Simple lieutenant d’artillerie à la révolution de 1789, il était, en 1793, commandant de l’artillerie en second au siège de Toulon, en 1794 général de brigade, en 1795 général de division, en 1796 général en chef de l’armée d’Italie. Il n’avait alors que 26 ans ! que de grands souvenirs rappellent ses immortelles campagnes dans cette contrée ! il y resta dix-huit mois, et lorsqu’il reparut en France, il rentra dans la capitale, précédé des trophées de dix victoires glorieuses, et apportant un traité de paix qui assurait la supériorité de la république. Aussi à son arrivée, le plus vif enthousiasme se manifesta dans toutes les classes. Le peuple criait : « vive le général Bonaparte, le vainqueur de l’Italie, le pacificateur de Campo-Formio ! » La bourgeoisie et les commerçants disaient : « que Dieu le conserve pour la gloire et la prospérité de la France ». La haute classe courait avec admiration au-devant d’un « jeune héros qui, depuis la bataille de Montenotte jusqu’au traité de Léoben, n’avait connu que des triomphes ». Tous les cœurs s’ouvraient, à l’espérance. Les plaies de la patrie allaient se cicatriser, et un avenir riche de tous les genres de grandeur et de prospérité s’offrait aux regards de la France.
Tout autre que Bonaparte eût été ébloui par l’enthousiasme qu’on lui montrait, mais il portait ses regards sur l’avenir. Il connaissait la jalousie secrète qu’avaient contre lui les directeurs, inhabiles magistrats de la république. Les renverser aurait été un projet hardi, mais dangereux. Il valait mieux attendre que le directoire se perdît par ses fautes. D’un autre côté, que faire dans Paris, au milieu de l’agitation des partis, avec le titre illusoire de général en chef de l’armée d’Angleterre, qui lui avait été récemment donné ? n’y avait-il pas des palmes nouvelles à cueillir dans de lointains climats ? ne pouvait-il pas faire d’autres conquêtes glorieuses et utiles pour la France ? c’est alors que toutes ses idées se dirigèrent vers un projet qui depuis peu occupait son imagination.

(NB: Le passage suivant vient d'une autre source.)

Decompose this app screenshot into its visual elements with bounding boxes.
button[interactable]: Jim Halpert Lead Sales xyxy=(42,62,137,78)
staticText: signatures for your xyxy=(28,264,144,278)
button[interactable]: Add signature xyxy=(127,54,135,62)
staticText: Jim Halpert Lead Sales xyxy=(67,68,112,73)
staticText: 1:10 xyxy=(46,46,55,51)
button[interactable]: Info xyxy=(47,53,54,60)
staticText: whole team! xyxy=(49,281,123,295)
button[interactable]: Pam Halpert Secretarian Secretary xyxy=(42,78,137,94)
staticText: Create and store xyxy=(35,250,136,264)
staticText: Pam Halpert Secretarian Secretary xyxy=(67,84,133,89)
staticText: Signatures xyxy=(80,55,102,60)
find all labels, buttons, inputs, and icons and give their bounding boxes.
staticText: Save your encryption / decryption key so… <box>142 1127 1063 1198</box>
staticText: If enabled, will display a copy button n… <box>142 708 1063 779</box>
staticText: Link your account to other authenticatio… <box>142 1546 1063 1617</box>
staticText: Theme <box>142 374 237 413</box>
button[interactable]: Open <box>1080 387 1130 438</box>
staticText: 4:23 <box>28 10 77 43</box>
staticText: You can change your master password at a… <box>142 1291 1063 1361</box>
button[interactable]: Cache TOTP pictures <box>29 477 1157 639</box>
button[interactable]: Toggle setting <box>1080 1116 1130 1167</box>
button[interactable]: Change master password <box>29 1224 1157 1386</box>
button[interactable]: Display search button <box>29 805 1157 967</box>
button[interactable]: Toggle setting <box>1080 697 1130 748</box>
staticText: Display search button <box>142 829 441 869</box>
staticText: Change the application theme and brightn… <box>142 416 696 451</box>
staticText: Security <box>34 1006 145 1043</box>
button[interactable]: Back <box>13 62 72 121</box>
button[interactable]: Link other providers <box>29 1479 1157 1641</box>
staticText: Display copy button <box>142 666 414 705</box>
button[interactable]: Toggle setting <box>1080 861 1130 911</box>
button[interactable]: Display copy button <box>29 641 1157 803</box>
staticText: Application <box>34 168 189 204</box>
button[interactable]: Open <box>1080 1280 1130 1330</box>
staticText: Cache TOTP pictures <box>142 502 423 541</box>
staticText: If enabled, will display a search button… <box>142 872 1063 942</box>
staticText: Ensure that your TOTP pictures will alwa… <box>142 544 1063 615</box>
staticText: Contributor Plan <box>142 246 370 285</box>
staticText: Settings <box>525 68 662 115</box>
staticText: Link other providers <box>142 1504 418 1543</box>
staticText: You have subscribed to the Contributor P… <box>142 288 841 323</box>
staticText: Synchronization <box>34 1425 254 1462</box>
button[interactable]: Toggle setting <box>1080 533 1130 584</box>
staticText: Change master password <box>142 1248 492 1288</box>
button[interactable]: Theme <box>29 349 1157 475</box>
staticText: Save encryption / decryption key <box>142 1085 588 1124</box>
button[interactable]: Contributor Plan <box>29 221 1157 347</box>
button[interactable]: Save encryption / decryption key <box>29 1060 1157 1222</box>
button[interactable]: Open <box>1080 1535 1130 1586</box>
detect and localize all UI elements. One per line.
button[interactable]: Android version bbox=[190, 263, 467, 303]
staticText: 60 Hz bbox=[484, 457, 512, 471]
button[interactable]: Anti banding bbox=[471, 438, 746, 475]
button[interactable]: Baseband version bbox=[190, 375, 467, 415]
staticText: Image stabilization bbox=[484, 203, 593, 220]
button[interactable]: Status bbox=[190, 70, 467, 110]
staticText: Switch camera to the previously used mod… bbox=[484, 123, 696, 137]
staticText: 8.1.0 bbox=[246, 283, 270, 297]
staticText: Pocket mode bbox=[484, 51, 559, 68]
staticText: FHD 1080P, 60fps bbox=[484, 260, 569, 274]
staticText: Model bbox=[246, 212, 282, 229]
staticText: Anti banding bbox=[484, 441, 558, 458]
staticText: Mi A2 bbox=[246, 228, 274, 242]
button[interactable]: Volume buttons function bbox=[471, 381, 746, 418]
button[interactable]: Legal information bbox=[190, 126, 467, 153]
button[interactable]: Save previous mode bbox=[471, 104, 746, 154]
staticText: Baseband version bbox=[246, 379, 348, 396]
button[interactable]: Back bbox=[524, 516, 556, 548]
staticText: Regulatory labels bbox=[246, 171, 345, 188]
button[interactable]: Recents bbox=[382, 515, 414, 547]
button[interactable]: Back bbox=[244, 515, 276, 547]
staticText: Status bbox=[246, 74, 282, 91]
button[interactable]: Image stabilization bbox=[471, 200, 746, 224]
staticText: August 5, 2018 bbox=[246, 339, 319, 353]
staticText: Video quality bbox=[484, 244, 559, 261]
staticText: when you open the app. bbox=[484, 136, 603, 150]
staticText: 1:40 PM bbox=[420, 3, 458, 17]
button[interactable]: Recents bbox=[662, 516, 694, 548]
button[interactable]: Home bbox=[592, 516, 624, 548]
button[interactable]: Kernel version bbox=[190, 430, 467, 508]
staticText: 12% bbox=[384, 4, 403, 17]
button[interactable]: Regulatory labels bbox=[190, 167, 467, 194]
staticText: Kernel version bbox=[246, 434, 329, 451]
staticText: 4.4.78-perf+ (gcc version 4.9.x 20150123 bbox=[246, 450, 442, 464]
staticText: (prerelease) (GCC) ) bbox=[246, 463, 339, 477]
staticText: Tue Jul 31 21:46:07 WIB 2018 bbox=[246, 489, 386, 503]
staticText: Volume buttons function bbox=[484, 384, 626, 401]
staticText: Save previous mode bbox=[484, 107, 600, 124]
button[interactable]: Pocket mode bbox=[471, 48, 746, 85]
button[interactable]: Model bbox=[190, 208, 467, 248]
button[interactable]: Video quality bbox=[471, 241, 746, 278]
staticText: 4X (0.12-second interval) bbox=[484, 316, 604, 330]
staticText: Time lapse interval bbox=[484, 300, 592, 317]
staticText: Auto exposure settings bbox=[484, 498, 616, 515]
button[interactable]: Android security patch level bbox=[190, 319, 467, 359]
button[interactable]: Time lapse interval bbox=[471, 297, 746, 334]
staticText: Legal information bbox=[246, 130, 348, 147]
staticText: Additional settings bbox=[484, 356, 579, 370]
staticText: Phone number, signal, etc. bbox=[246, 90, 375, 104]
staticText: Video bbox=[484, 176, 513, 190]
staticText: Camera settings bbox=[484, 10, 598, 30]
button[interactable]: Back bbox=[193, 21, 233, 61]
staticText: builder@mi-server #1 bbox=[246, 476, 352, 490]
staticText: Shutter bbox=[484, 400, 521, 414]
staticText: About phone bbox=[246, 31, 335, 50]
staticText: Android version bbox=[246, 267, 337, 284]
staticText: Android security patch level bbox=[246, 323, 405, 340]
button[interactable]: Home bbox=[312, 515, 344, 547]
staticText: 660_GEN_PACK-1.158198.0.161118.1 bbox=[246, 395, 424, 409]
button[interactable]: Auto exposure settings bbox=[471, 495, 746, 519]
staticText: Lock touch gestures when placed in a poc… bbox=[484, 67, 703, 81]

L’Angleterre était l’ennemie mortelle de la France. Elle avait armé la moitié de l’Europe contre notre révolution, et pendant ce temps elle n’avait cessé de s’agrandir en Orient. Pour la frapper au cœur, il fallait l’atteindre dans ses riches possessions des Indes. L’Égypte était sur la route ; des flottes pouvaient sortir de la mer Rouge, et porter le drapeau tricolore et des soldats français sur les rivages de l’Indostan. Une fois conquise, les plus vastes espérances devenaient légitimes. Cette grande pensée d’une expédition en Égypte ne quitte plus Bonaparte : réparer les malheurs de nos colonies perdues ou ravagées, ouvrir de nouveaux débouchés à nos manufactures, dans l’Afrique, l’Arabie et la Syrie ; fournir à notre commerce les productions de l’ancien monde, frapper au cœur le commerce de l’Angleterre, en attirant en Égypte celui de l’Orient ; rendre à cette contrée, berceau des sciences et des arts, sa première splendeur ; enfin marquer sa place entre les plus illustres conquérants, tels sont les immenses résultats qu’il voit dans la victoire et la conquête. Le Directoire, séduit par ces grandes vues, lui accorda les moyens de les accomplir. Le secret fut convenu, pour ne pas éveiller l’attention de l’Angleterre et du continent. Bonaparte s’occupa des préparatifs, avec cette activité extraordinaire qu’il apportait à tout.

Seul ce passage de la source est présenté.